Ora si valutano, e ci si impegna con spese militari di Difesa che arrivano al 5 per cento del pil a Varsavia, cose molto concrete, l’ipotesi di un nuovo tentativo di affondamento dell’indipendenza della Mitteleuropa, considerata a Mosca un mito da soggiogare in nome della restaurazione serissima, a colpi di cannone e a furia di bombardamenti e marce forzate tipici di due secoli fa, del vecchio potere d’oppressione che ha fatto le sue prove generali da Kyiv a Odessa, da Leopoli a Dnipro.
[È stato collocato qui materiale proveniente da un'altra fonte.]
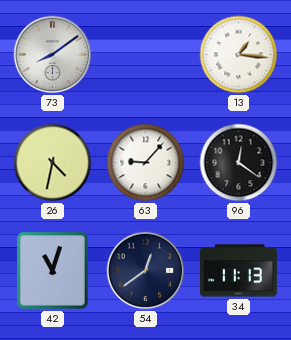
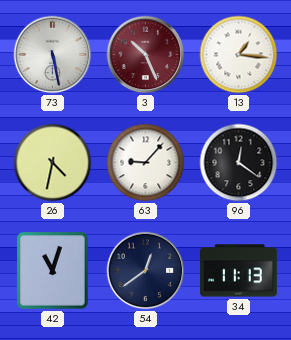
73: 8:09 -> 5:28
3: none -> 10:26
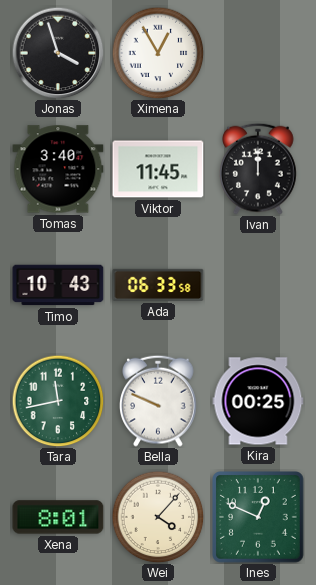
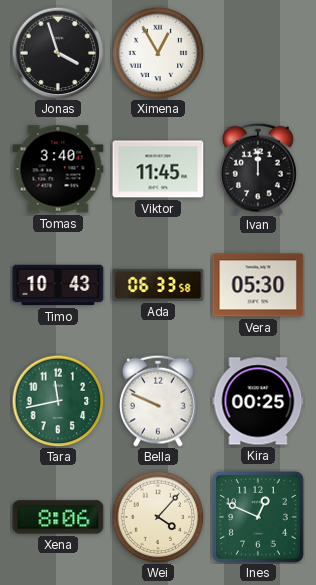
Vera: none -> 05:30
Xena: 8:01 -> 8:06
Alla luce di questa reviviscenza dell’elemento più tenebroso del passato storico europeo si capisce il senso dell’alleanza che portò alla guida angloamericana e Nato del containment nel corso della Guerra fredda. La prospettiva, con Trump, di un indebolimento fatale dell’alleanza atlantica, e della sua ala protettrice che si stende sull’Europa liberata prima dal ’45 e poi dall’89 del secolo scorso, va valutata dunque considerando non una astratta geopolitica, come si dice oggi con termine fin troppo asettico, ma la concretissima e sperimentata geostoria del continente e del mondo delle democrazie liberali, qualunque cosa si pensi del loro presente e del loro futuro, tra appelli davosiani alla restaurazione dell’individualismo proprietario e del liberismo antistatalista e allarmi sull’IA dalla cattedra dei suoi promotori e ideatori.